What the exercise asks
Write out the data word for word, taking care that no picture is carried over.

Input material
:::
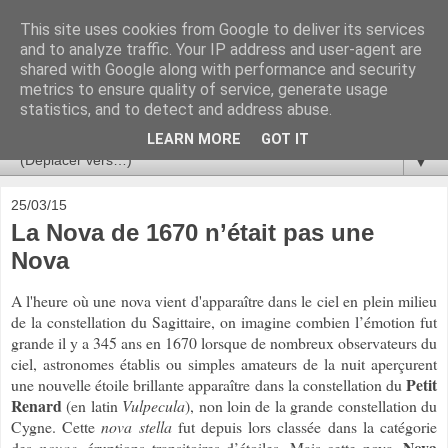
This site uses cookies from Google to deliver its services
Ça se passe là haut
and to analyze traffic. Your IP address and user-agent are
shared with Google along with performance and security
metrics to ensure quality of service, generate usage
Astronomie, Astrophysique, Astroparticules, Cosmologie.
statistics, and to detect and address abuse.
L'infini se contemple, indéfiniment. ISSN 2272-5768
LEARN MORE
GOT IT
▼
25/03/15
La Nova de 1670 n’était pas une
Nova
A l'heure où une nova vient d'apparaître dans le ciel en plein milieu
de la constellation du Sagittaire, on imagine combien l’émotion fut
grande il y a 345 ans en 1670 lorsque de nombreux observateurs du
ciel, astronomes établis ou simples amateurs de la nuit aperçurent
Petit
une nouvelle étoile brillante apparaître dans la constellation du
Renard
(en latin
Vulpecula
), non loin de la grande constellation du
Cygne. Cette
nova stella
fut depuis lors classée dans la catégorie
Nova
des
novae
, éruptions transitoires d’étoiles. Mais cette nova,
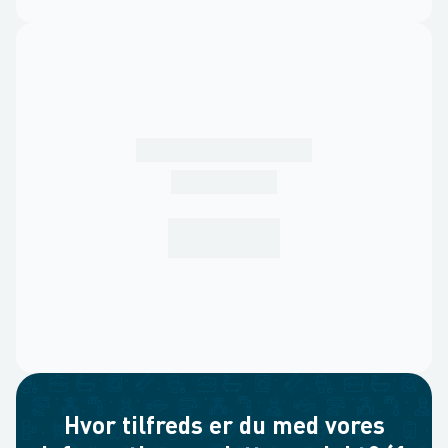
Hvor tilfreds er du med vores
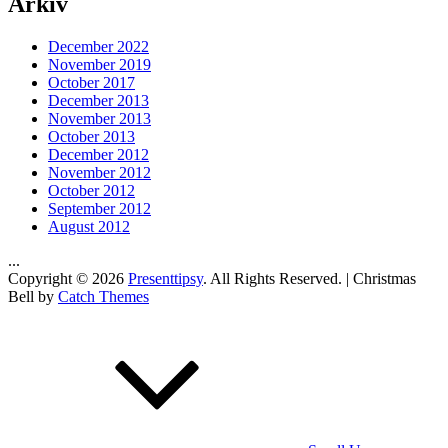
Arkiv
December 2022
November 2019
October 2017
December 2013
November 2013
October 2013
December 2012
November 2012
October 2012
September 2012
August 2012
...
Copyright © 2026
Presenttipsy
. All Rights Reserved. | Christmas
Bell by
Catch Themes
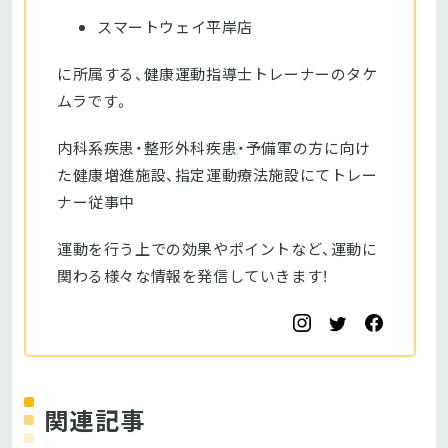
スマートウェイ平岸店
に所属する、健康運動指導士トレーナーのタケ
ムラです。
内科系疾患・整形外科疾患・予備軍の方に向け
た健康増進施設、指定運動療法施設にてトレー
ナー従事中
運動を行う上での効果やポイントなど、運動に
関わる様々な情報を発信していきます！
関連記事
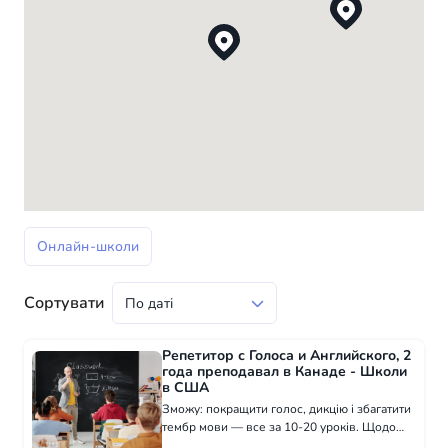
Онлайн-школи
Сортувати
Репетитор с Голоса и Английского, 2
года преподавал в Канаде - Школи
в США
Зможу: покращити голос, дикцію і збагатити
тембр мови — все за 10-20 уроків. Щодо
Англійської — є учні ЗНО 190, зможу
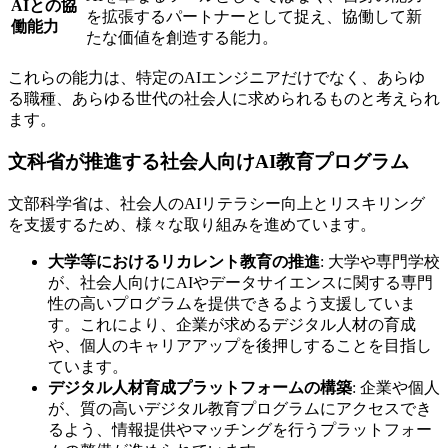
AIとの協
を拡張するパートナーとして捉え、協働して新
働能力
たな価値を創造する能力。
これらの能力は、特定のAIエンジニアだけでなく、あらゆ
る職種、あらゆる世代の社会人に求められるものと考えられ
ます。
文科省が推進する社会人向けAI教育プログラム
文部科学省は、社会人のAIリテラシー向上とリスキリング
を支援するため、様々な取り組みを進めています。
大学等におけるリカレント教育の推進
: 大学や専門学校
が、社会人向けにAIやデータサイエンスに関する専門
性の高いプログラムを提供できるよう支援していま
す。これにより、企業が求めるデジタル人材の育成
や、個人のキャリアアップを後押しすることを目指し
ています。
デジタル人材育成プラットフォームの構築
: 企業や個人
が、質の高いデジタル教育プログラムにアクセスでき
るよう、情報提供やマッチングを行うプラットフォー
:::
Solution
This site uses cookies from Google to deliver its services
Ça se passe là haut
and to analyze traffic. Your IP address and user-agent are
shared with Google along with performance and security
metrics to ensure quality of service, generate usage
Astronomie, Astrophysique, Astroparticules, Cosmologie.
statistics, and to detect and address abuse.
L'infini se contemple, indéfiniment. ISSN 2272-5768
LEARN MORE
GOT IT
▼
25/03/15
La Nova de 1670 n’était pas une
Nova
A l'heure où une nova vient d'apparaître dans le ciel en plein milieu
de la constellation du Sagittaire, on imagine combien l’émotion fut
grande il y a 345 ans en 1670 lorsque de nombreux observateurs du
ciel, astronomes établis ou simples amateurs de la nuit aperçurent
Petit
une nouvelle étoile brillante apparaître dans la constellation du
Renard
(en latin
Vulpecula
), non loin de la grande constellation du
Cygne. Cette
nova stella
fut depuis lors classée dans la catégorie
Nova
des
novae
, éruptions transitoires d’étoiles. Mais cette nova,
Hvor tilfreds er du med vores
Arkiv
December 2022
November 2019
October 2017
December 2013
November 2013
October 2013
December 2012
November 2012
October 2012
September 2012
August 2012
...
Copyright © 2026
Presenttipsy
. All Rights Reserved. | Christmas
Bell by
Catch Themes
スマートウェイ平岸店
に所属する、健康運動指導士トレーナーのタケ
ムラです。
内科系疾患・整形外科疾患・予備軍の方に向け
た健康増進施設、指定運動療法施設にてトレー
ナー従事中
運動を行う上での効果やポイントなど、運動に
関わる様々な情報を発信していきます！
関連記事
Онлайн-школи
Сортувати
Репетитор с Голоса и Английского, 2
года преподавал в Канаде - Школи
в США
Зможу: покращити голос, дикцію і збагатити
тембр мови — все за 10-20 уроків. Щодо
Англійської — є учні ЗНО 190, зможу
AIとの協
を拡張するパートナーとして捉え、協働して新
働能力
たな価値を創造する能力。
これらの能力は、特定のAIエンジニアだけでなく、あらゆ
る職種、あらゆる世代の社会人に求められるものと考えられ
ます。
文科省が推進する社会人向けAI教育プログラム
文部科学省は、社会人のAIリテラシー向上とリスキリング
を支援するため、様々な取り組みを進めています。
大学等におけるリカレント教育の推進
: 大学や専門学校
が、社会人向けにAIやデータサイエンスに関する専門
性の高いプログラムを提供できるよう支援していま
す。これにより、企業が求めるデジタル人材の育成
や、個人のキャリアアップを後押しすることを目指し
ています。
デジタル人材育成プラットフォームの構築
: 企業や個人
が、質の高いデジタル教育プログラムにアクセスでき
るよう、情報提供やマッチングを行うプラットフォー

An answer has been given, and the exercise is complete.